> [WHAT NEEDS TO BE DONE]: Print the data exactly as written, line for line, and leave its pictures behind.

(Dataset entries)
◇ ◇ ◇
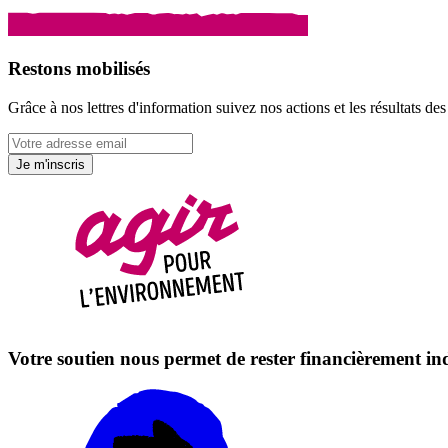
Restons mobilisés
Grâce à nos lettres d'information suivez nos actions et les résultats d
Je m'inscris
Votre soutien nous permet de rester financièrement i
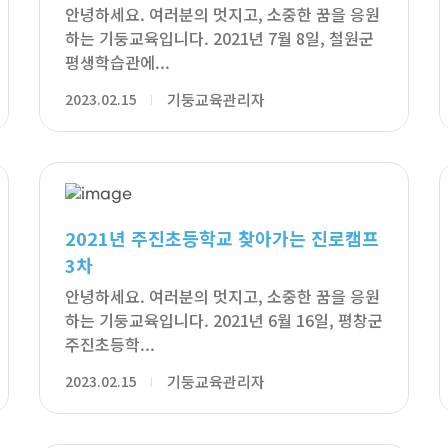
안녕하세요. 여러분의 멋지고, 소중한 꿈을 응원
하는 기둥교육입니다. 2021년 7월 8일, 철원군
평생학습관에...
2023.02.15
기둥교육관리자
2021년 주진초등학교 찾아가는 진로캠프
3차
안녕하세요. 여러분의 멋지고, 소중한 꿈을 응원
하는 기둥교육입니다. 2021년 6월 16일, 평창군
주진초등학...
2023.02.15
기둥교육관리자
◇ ◇ ◇
> [FINISHED EXERCISE]:
Restons mobilisés
Grâce à nos lettres d'information suivez nos actions et les résultats d
Je m'inscris
Votre soutien nous permet de rester financièrement i
안녕하세요. 여러분의 멋지고, 소중한 꿈을 응원
하는 기둥교육입니다. 2021년 7월 8일, 철원군
평생학습관에...
2023.02.15
기둥교육관리자
2021년 주진초등학교 찾아가는 진로캠프
3차
안녕하세요. 여러분의 멋지고, 소중한 꿈을 응원
하는 기둥교육입니다. 2021년 6월 16일, 평창군
주진초등학...
2023.02.15
기둥교육관리자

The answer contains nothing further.